Newer apps have started solving this differently. Are We Even, for example, only requires one person to have an account. Everyone else joins through a browser link — no app download, no account creation, no "can you just download this real quick." The person managing expenses pays for the service, and their friends just participate for free through their phone's browser.
It's a different philosophy: instead of asking everyone to buy into a platform, one person handles it and everyone else just shows up. Whether that trade-off works for you depends on your group dynamics, but it's worth knowing the option exists.
What About Other Alternatives?
Splitwise isn't the only game in town, and the landscape has evolved quite a bit. Venmo and Zelle handle payments but not tracking. Google Sheets works but requires manual maintenance. Apps like Tricount and Settle Up offer their own takes on the problem.
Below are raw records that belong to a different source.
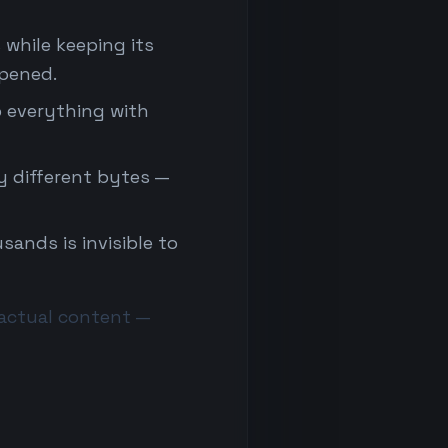
 while keeping its
ppened.
p everything with
 different bytes —
sands is invisible to
s actual content —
We wrote a full comparison of the best Splitwise alternatives if you're exploring options beyond the free-vs-Pro decision. It covers pricing, features, and which app fits which situation. You might also want to read about the 5 ways to split expenses to understand the different splitting methods available across these apps.
And if you're specifically thinking about moving away from Splitwise, we put together a guide on switching from Splitwise that walks through the transition.
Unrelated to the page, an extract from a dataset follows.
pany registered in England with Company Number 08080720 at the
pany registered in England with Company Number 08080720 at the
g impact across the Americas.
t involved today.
Ready to try something different? Are We Even gives you unlimited expenses, receipt scanning, and 6 payment integrations — and your friends don't need to download anything. Start your free trial and see how it compares.
The Bottom Line
Splitwise is a solid app with over 100 million downloads for a reason. It popularized expense splitting, and the core product — even on the free tier — works well for what it does. The brand recognition alone means most people have at least heard of it, which makes it easier to get groups on board.
The free tier works for casual, infrequent splitting. Pro is a reasonable upgrade for active users who hit the daily limit, want receipt scanning, or are tired of ads. At roughly $50/year, it's not an unreasonable ask for something you use regularly.
The real question isn't free vs. Pro — it's whether the "everyone needs the app" model works for your life. If your friend group is already on Splitwise and everyone's active, you're set. If you're constantly nudging people to download it or check their balances, that's a workflow problem that no pricing tier solves.
Whatever you choose, the fact that you're thinking about how to split expenses fairly means you're already ahead of the game. The best system is the one your group will actually use.
Frequently Asked Questions
- Is Splitwise Pro worth the money?
- It depends on how often you split expenses. If you split a dinner once a month, the free tier is fine. If you're managing ongoing groups like roommates or travel companions and regularly hit the 3 expense daily limit, Pro removes the friction and adds useful features like receipt scanning, charts, and search. At $4.99/month, it pays for itself if it saves you even one awkward money conversation.
- What happens when you hit the 3 expense daily limit on Splitwise free?
- Once you've added 3 expenses in a single day on the free tier, Splitwise blocks you from adding more until the next calendar day. You'll see a prompt to upgrade to Pro. This can be frustrating if you're logging expenses from a trip or moving into a new apartment where costs pile up quickly.
- Can you use Splitwise without everyone downloading the app?
- Not really. You can technically add people by email and they'll get notifications, but to view balances, add their own expenses, or settle up, everyone needs the Splitwise app and an account. Alternatives like Are We Even let one person manage everything while friends join through a browser link with no download required.